## EXERCISE INSTRUCTIONS
Across the records below, how many lines contain the string "miestą"? Give the number by itself.

--------------------

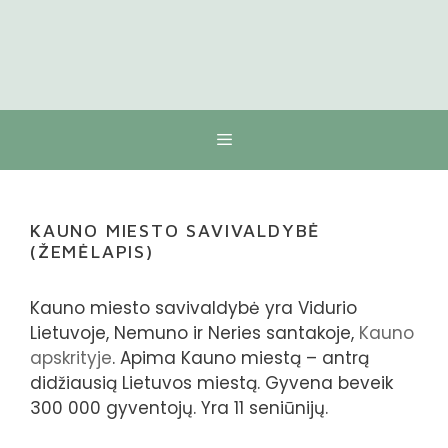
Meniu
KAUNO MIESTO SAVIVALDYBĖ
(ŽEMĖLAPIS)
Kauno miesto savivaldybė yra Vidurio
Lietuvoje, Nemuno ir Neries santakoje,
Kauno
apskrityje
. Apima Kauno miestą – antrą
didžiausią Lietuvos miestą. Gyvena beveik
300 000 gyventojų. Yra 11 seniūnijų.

--------------------

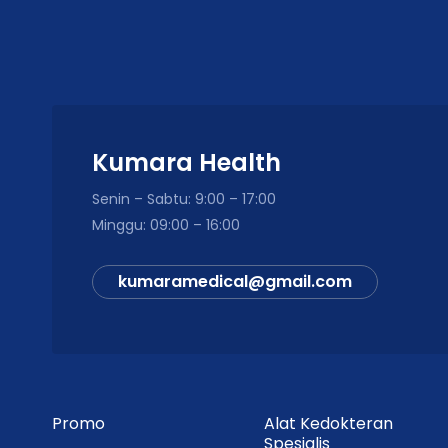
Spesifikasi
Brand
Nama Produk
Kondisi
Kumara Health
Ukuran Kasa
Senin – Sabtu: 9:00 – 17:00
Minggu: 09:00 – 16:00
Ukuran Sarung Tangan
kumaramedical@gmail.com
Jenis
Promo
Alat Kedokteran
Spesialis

--------------------

## YOUR RESPONSE
2